Tout jeune enfant a une aptitude extraordinaire au langage, qu’il soit oral ou écrit. Il absorbe les mots avec une facilité étonnante pourvu que ceux-ci soient intéressants à ses yeux.

Pour le non-initié, il est surprenant de voir ainsi de jeunes enfants mémoriser des mots écrits avec une telle facilité et y trouver autant de plaisir. A ce stade, nommé “phase logographique” par la littérature scientifique, leurs repères sont uniquement graphiques (le tréma sur Noël, les “jambes” de papa) ce qui est normal.

Mais il est surtout passionnant de les voir, spontanément, comparer les mots nouveaux avec ceux qu’ils ont en mémoire et remarquer des analogies. Par exemple, avec maman mamie moto, ils peuvent découvrir le son produit habituellement par la lettre m. Avec galette dînette, cachette, poussette, ils vont découvrir qu’à un même groupe de lettres correspond une même sonorité. L’enfant apprend effectivement par inférence inductive, c’est-à-dire qu’il a besoin d’exemples pour découvrir une règle. Ainsi, il peut découvrir des correspondances entre l’écrit et l’oral et acquiert progressivement le “principe alphabétique”, en interaction avec l’adulte qui l’aide à classer ses mots et grâce au dialogue qu’il a lui-même amorcé.

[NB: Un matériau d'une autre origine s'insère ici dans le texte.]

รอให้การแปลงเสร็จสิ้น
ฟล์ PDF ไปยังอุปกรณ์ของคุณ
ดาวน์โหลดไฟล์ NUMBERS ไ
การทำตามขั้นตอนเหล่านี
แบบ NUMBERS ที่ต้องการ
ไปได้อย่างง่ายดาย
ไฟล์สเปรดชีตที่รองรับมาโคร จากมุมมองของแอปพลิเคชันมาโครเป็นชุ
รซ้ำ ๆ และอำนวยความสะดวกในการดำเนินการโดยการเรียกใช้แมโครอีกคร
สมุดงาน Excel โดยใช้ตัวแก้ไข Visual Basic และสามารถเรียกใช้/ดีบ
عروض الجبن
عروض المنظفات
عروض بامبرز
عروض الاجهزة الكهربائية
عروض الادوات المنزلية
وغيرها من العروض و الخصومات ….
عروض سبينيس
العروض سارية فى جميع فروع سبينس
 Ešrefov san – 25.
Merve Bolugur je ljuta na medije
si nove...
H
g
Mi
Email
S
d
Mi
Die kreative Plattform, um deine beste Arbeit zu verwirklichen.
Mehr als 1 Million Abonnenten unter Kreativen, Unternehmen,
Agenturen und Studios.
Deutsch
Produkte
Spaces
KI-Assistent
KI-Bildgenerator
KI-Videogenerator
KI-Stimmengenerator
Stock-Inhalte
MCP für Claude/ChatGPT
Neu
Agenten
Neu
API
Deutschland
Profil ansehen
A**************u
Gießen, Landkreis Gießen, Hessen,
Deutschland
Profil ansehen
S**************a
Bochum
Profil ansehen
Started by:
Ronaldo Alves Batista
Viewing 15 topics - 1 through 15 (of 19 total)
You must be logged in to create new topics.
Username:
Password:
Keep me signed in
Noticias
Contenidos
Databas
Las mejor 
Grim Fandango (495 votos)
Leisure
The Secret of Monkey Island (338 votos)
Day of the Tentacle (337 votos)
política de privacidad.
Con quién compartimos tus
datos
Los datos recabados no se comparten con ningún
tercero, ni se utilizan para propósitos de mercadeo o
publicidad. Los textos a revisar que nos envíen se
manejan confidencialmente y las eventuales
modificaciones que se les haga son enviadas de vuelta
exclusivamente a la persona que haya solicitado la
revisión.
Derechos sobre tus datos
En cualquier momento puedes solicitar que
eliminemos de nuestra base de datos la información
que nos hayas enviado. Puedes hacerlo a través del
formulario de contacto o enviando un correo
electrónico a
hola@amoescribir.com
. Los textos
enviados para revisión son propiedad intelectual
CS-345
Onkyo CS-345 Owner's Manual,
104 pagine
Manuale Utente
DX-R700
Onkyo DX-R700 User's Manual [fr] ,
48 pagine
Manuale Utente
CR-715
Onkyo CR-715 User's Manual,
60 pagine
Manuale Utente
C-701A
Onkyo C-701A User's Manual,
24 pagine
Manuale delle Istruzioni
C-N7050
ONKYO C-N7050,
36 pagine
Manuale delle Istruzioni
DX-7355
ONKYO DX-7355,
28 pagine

C’est aussi par inférence inductive qu’il comprendra la co-articulation des phonogrammes, c’est-à-dire que b+a = ba. En effet, c’est en s’amusant à classer des syllabes initiales -extraites de mots connus- selon la voyelle (maman, papa, cadeau….) et selon la consonne (maman, moto, minou…) qu’on mettra tous les enfants sur la voie de la compréhension de la fusion consonne-voyelle. Ils sont dès lors prêts à recevoir l’enseignement de l’école élémentaire.

A l’âge de la maternelle, l’adulte est donc invité à donner des mots écrits qui intéressent l’enfant, à l’observer, à répondre à ses remarques, à l’aider à classer ses mots, à l’accompagner et asseoir ses découvertes. Aucun enseignement systématique, mais une aide à apprendre.

L’enfant progresse parce que nous prenons en compte les aptitudes propres à son âge et que nous nous adaptons à son fonctionnement naturel. En un mot, nous le respectons.